El embelesado discípulo de «El Caballo» asimiló sus enseñanzas y copió al dedillo sus artimañas y engañifas. Nicolás hizo lo propio con las lecciones del paracaidista barinés; sin embargo, a raíz del confuso episodio de los (la)drones, acaecido el 4 de agosto de 2018 en la avenida Bolívar capitalina, sostuvo: «No hay en Venezuela la costumbre política de eliminar al adversario, no tiene Venezuela historial de magnicidios», olvidando o ignorando el homicidio, al parecer involuntario o accidental, cual se deduce en Sumario (Federico Vegas, 2010) de Carlos Delgado Chalbaud, presidente de la Junta Militar de Gobierno — teniente coronel y golpista como Hugo Rafael Chávez Frías,  empoderado tras el derrocamiento traicionero de Rómulo Gallegos (24 de noviembre de 1948)—, perpetrado durante su secuestro, ejecutado chapuceramente por un sedicente general y aventurero falconiano, Rafael Simón Urbina, tal día como hoy, 13 de noviembre, pero no domingo sino martes, del año  1950. No caracterizan la sintaxis y el buen decir el discurso de Maduro (Padrino debería tomar cartas en tal asunto y disciplinarlo en materia de retórica y argumentación) y, por lo visto, tampoco el conocimiento de nuestra historia republicana. Digresión aparte, vale la pena contabilizar las presuntas celadas urdidas para darle mere mere con pan caliente a los hegemo(jo)nes rojos. De acuerdo con un reportaje de la Deutsche Welle, «desde que comenzó la revolución bolivariana van al menos 70 denuncias, con diferentes características, pero la misma esencia. Los presuntos culpables siempre son los mismos: la derecha, el imperialismo, extremistas, terroristas y paramilitares colombianos. El motivo principal siempre es el mismo: acabar con la revolución bolivariana y la voluntad del pueblo. Las consecuencias de estas denuncias siempre acaban de idéntico modo: detenidos que luego son liberados por falta de pruebas». Y, a partir de su írrita juramentación y fraudulenta toma de posesión, el bigotón denunció 16 planes magnicidas (¿?) en su contra, todos organizados y financiados desde Washington y Bogotá.

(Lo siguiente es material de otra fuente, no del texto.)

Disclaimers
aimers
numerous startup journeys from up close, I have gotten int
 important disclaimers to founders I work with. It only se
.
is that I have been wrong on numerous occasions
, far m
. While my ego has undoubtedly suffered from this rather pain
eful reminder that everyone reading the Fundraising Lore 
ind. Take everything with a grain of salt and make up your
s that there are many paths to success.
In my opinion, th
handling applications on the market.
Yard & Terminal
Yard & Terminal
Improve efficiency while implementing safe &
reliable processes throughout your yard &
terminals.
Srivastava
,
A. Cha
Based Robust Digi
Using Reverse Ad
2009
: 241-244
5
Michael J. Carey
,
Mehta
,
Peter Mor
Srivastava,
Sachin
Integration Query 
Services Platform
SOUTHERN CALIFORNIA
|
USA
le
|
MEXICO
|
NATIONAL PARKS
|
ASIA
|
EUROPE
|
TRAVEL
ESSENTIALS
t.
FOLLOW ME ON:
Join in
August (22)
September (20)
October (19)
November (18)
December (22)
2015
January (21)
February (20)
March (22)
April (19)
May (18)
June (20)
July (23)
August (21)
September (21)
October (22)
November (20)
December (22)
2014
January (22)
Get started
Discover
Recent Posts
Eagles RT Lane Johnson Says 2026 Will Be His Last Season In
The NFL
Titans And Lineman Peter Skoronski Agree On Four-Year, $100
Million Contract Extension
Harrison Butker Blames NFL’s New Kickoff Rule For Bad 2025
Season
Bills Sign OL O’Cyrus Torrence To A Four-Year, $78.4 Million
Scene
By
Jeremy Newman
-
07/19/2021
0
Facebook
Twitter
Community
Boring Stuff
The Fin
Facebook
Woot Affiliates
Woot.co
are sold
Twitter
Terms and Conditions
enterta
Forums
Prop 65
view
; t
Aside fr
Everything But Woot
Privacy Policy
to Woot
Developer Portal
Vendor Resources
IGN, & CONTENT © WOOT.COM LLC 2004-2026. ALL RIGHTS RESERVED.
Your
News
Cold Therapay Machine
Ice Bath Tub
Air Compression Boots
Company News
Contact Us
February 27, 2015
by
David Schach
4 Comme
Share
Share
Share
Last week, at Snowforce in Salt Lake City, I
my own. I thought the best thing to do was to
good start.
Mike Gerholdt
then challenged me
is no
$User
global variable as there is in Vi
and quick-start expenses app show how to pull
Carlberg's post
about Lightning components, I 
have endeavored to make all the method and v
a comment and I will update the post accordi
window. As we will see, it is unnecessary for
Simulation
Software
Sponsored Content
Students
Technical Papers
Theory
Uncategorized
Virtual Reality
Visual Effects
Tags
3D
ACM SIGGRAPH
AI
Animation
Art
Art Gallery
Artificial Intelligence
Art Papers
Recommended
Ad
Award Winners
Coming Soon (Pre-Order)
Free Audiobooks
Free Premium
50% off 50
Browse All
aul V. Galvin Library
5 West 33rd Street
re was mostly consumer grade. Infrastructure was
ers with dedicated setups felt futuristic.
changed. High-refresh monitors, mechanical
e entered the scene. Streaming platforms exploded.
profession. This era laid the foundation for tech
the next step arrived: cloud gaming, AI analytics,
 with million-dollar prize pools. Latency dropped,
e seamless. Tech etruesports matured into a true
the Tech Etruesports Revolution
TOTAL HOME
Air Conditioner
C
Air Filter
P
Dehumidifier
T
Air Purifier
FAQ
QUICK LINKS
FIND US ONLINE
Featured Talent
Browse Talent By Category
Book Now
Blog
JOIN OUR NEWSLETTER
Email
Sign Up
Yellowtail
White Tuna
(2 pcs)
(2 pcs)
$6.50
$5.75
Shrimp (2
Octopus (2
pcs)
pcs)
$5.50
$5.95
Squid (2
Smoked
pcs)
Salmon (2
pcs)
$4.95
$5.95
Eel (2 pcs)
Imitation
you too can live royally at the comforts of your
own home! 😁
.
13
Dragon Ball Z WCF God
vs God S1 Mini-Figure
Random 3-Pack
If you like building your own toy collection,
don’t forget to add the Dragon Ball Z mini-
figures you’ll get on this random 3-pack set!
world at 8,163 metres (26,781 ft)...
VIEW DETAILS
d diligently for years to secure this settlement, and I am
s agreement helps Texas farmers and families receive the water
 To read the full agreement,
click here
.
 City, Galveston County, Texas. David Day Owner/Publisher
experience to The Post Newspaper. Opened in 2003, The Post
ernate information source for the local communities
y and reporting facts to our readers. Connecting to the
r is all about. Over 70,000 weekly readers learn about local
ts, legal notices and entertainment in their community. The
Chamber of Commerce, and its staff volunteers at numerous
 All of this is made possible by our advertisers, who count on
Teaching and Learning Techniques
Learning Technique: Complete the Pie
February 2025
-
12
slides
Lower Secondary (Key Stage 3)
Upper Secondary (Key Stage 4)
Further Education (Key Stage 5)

El de Carlos Delgado ha sido el único magnicidio consumado en el país; no obstante, ha habido al menos un intento frustrado. Como el ocurrido el viernes 24 de junio de 1960, durante un acto conmemorativo de la Batalla de Carabobo. Planificado desde Santo Domingo (República Dominicana la llamaban entonces) por Rafael Leónidas Trujillo, «Chapita». El objetivo era matar a Rómulo Betancourt, acérrimo enemigo del dictador quisqueyano. Ese día, mientras el presidente se dirigía hacia la avenida Los Ilustres, estalló un carro bomba estacionado en el Paseo Los próceres, matando en el acto al jefe de la Casa Militar e infligiendo quemaduras de segundo y tercer grado al mandatario guatireño. A Luis Herrera Campins, un orate o indigente le propinó un cabillazo en la cabeza, pero con mucha bulla y escasa cabuya. Magnicidios propiamente tales, o, mejor dicho, tiranicidios cuales los denunciados recurrentemente por el santón de Sabaneta y el apóstol Nicolás no se han consumado… aún. Y ojo, voces muy serias con alegatos moralmente impecables e irrefutables justifican el tiranicidio. Así, pues, cuidadito compai’ gallo, el Guinness espera por su quiquiriquí.